De Soto high school students experience homelessness
Cardboard boxes were the only means of shelter for several De Soto High School students last Wednesday.
They were homeless for a night as part of the world affairs class taught by Adrianne Lehrman.
The class was learning about homelessness and poverty and Lehrman thought it would be a good idea for them to experience it first hand.
She got the idea from her husband, Mike, who knew some Kansas University students who spent their spring break doing an urban plunge, which put them on the streets in Washington, D.C., for 48 hours.
The students started out the night writing in their journal what they were most nervous about and thinking up questions for a panel that Lehrman set up.
The panel included two representatives from the City Union Mission in Kansas City, Mo., a representative from the Lawrence Community Shelter and Jodi Hitchcock, director of the De Soto Multi-Service Center.
The panel talked about how they helped those in need and also addressed misconceptions and facts about homelessness.
"There are a variety of ways that bring people to homelessness," said Shawna Ketter, corporate relations and procurement specialist for City Union Mission. "It's not always the person that's on the street corner. We've had a lot of big layoffs in Kansas City, some of them are families of executives."
Hitchcock said Johnson County was not immune to homelessness.
"So many people have that idea that Johnson County is that land of milk and honey and that there is no poverty, well that is not the case," she said.
In 2005, a point in time count was conducted, which counted the number of homeless people in Johnson County during a 24 hour period. The count came up with 256 homeless people, but Hitchcock said there probably are more because there could have been homeless who were not counted because the census data collectors didn't find them and those who are homeless but "couch surf" were not considered to be homeless.
Hitchcock told the students that there is no homeless shelter in Johnson County, although the Salvation Army does have a family lodge with specific rules on who is allowed to stay there. There also is the Johnson County Interfaith Hospitality Network, which has more than 30 congregations that host or provide support for homeless families for one week at a time every three or four months.
Loring Henderson, executive director of the Lawrence Community Shelter said homeless people think about things most people take for granted.
"Homeless people have two basic problems you and I don't have to think about," he said. "Number one, where to go to the bathroom and two, where to put our stuff."

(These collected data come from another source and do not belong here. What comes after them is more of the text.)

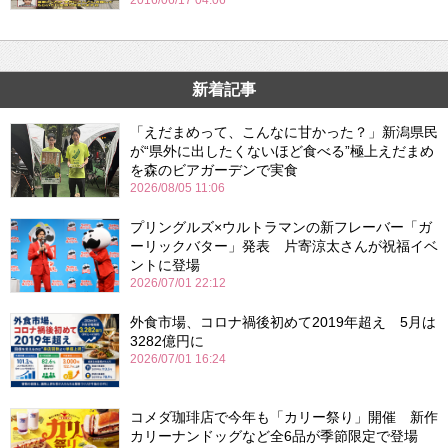
2016/06/17 04:06
新着記事
「えだまめって、こんなに甘かった？」新潟県民
が“県外に出したくないほど食べる”極上えだまめ
を森のビアガーデンで実食
2026/08/05 11:06
プリングルズ×ウルトラマンの新フレーバー「ガ
ーリックバター」発表 片寄涼太さんが祝福イベ
ントに登場
2026/07/01 22:12
外食市場、コロナ禍後初めて2019年超え 5月は
3282億円に
2026/07/01 16:24
コメダ珈琲店で今年も「カリー祭り」開催 新作
カリーナンドッグなど全6品が季節限定で登場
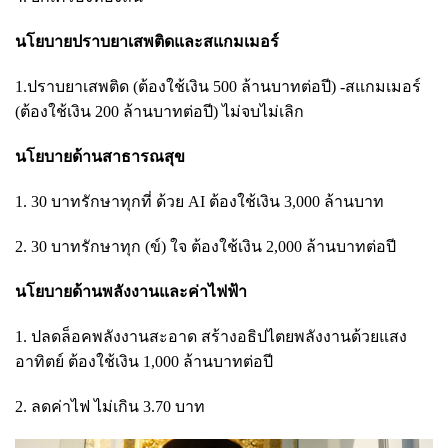
นโยบายปราบยาเสพติดและสแกมเมอร์
1.ปราบยาเสพติด (ต้องใช้เงิน 500 ล้านบาทต่อปี) -สแกมเมอร์
(ต้องใช้เงิน 200 ล้านบาทต่อปี) ไม่จบไม่เลิก
นโยบายด้านสาธารณสุข
1. 30 บาทรักษาทุกที่ ด้วย AI ต้องใช้เงิน 3,000 ล้านบาท
2. 30 บาทรักษาทุก (ข์) ใจ ต้องใช้เงิน 2,000 ล้านบาทต่อปี
นโยบายด้านพลังงานและค่าไฟฟ้า
1. ปลดล็อคพลังงานสะอาด สร้างอธิปไตยพลังงานด้วยแสง
อาทิตย์ ต้องใช้เงิน 1,000 ล้านบาทต่อปี
2. ลดค่าไฟ ไม่เกิน 3.70 บาท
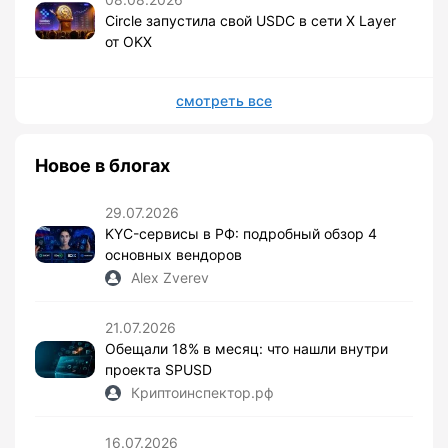
Circle запустила свой USDC в сети X Layer
от OKX
смотреть все
Новое в блогах
29.07.2026
KYC-сервисы в РФ: подробный обзор 4
основных вендоров
Alex Zverev
21.07.2026
Обещали 18% в месяц: что нашли внутри
проекта SPUSD
Криптоинспектор.рф
16.07.2026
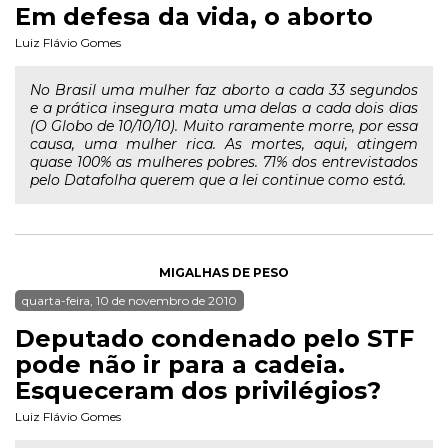
Em defesa da vida, o aborto
Luiz Flávio Gomes
No Brasil uma mulher faz aborto a cada 33 segundos
e a prática insegura mata uma delas a cada dois dias
(O Globo de 10/10/10). Muito raramente morre, por essa
causa, uma mulher rica. As mortes, aqui, atingem
quase 100% as mulheres pobres. 71% dos entrevistados
pelo Datafolha querem que a lei continue como está.
MIGALHAS DE PESO
quarta-feira, 10 de novembro de 2010
Deputado condenado pelo STF
pode não ir para a cadeia.
Esqueceram dos privilégios?
Luiz Flávio Gomes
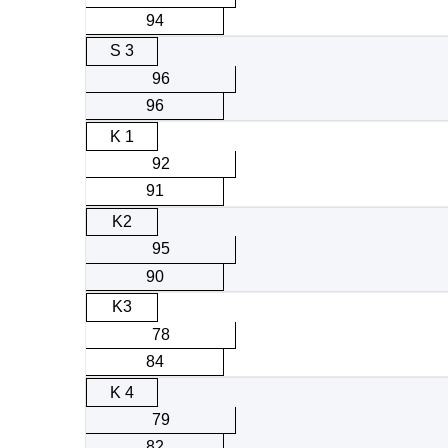
94
S 3
96
96
K 1
92
91
K2
95
90
K3
78
84
K 4
79
82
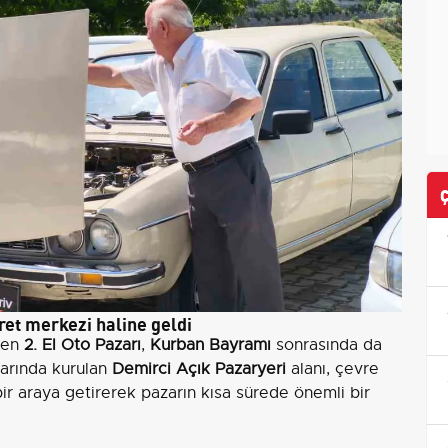
aret merkezi haline geldi
ilen
2. El Oto Pazarı
,
Kurban Bayramı
sonrasında da
larında kurulan
Demirci Açık Pazaryeri
alanı, çevre
 bir araya getirerek pazarın kısa sürede önemli bir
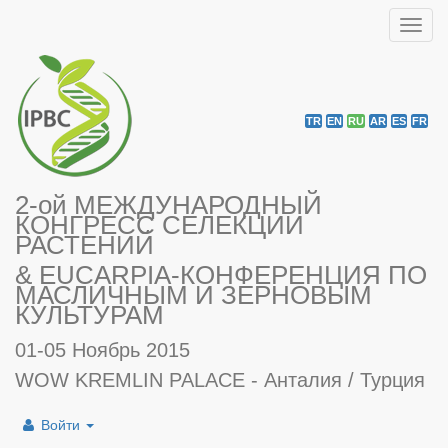
Toggl
navig
TR
EN
RU
AR
ES
FR
2-ой МЕЖДУНАРОДНЫЙ
КОНГРЕСС СЕЛЕКЦИИ
РАСТЕНИЙ
& EUCARPIA-КОНФЕРЕНЦИЯ ПО
МАСЛИЧНЫМ И ЗЕРНОВЫМ
КУЛЬТУРАМ
01-05 Ноябрь 2015
WOW KREMLIN PALACE - Анталия / Турция
Войти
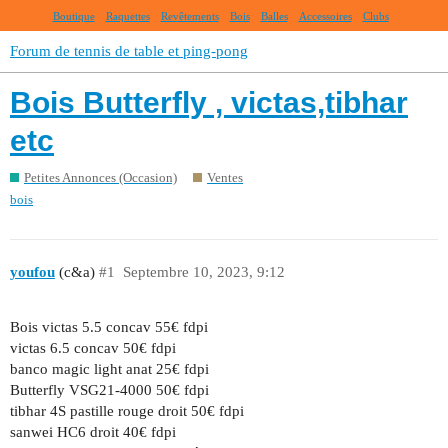
Boutique
Raquettes
Revêtements
Bois
Balles
Accessoires
Clubs
Forum de tennis de table et ping-pong
Bois Butterfly , victas,tibhar
etc
Petites Annonces (Occasion)
Ventes
bois
youfou
(c&a)
#1
Septembre 10, 2023, 9:12
Bois victas 5.5 concav 55€ fdpi
victas 6.5 concav 50€ fdpi
banco magic light anat 25€ fdpi
Butterfly VSG21-4000 50€ fdpi
tibhar 4S pastille rouge droit 50€ fdpi
sanwei HC6 droit 40€ fdpi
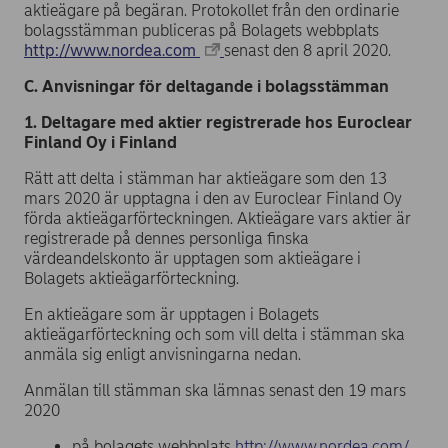
aktieägare på begäran. Protokollet från den ordinarie
bolagsstämman publiceras på Bolagets webbplats
http://www.nordea.com
senast den 8 april 2020.
C. Anvisningar för deltagande i bolagsstämman
1. Deltagare med aktier registrerade hos Euroclear
Finland Oy i Finland
Rätt att delta i stämman har aktieägare som den 13
mars 2020 är upptagna i den av Euroclear Finland Oy
förda aktieägarförteckningen. Aktieägare vars aktier är
registrerade på dennes personliga finska
värdeandelskonto är upptagen som aktieägare i
Bolagets aktieägarförteckning.
En aktieägare som är upptagen i Bolagets
aktieägarförteckning och som vill delta i stämman ska
anmäla sig enligt anvisningarna nedan.
Anmälan till stämman ska lämnas senast den 19 mars
2020
på bolagets webbplats
http://www.nordea.com/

After the panel, students wrote in their journals about what they had learned.
Junior Kaela Tabor said she was inspired by the panelists.
"I really want to get into this," she said. "I want to do what they do. Ever since we got into this unit I was drawn to it."
Before the students set up their boxes for the night, Lehrman set the ground rules.
"I need all watches and cell phones," she said. "There can be no visitors and authentically you are being homelsss. I want to make it as realistic as possible that is why we're not going to do iPods or things like that."
Later in the night, the an officer from the Johnson County Sheriff's Office came by and told them they couldn't stay by the building - a move Lehrman planned to make the night more realistic.
The group moved to the football field where the spent the rest of their night before waking up to rain at about 6:30 a.m. Thursday.
"We woke up and went under the concession stand roof," Andrea said.
After spending a night without the comforts of home, Andrea said she was grateful of what she had.
"I'm really glad to have a shower now," she said.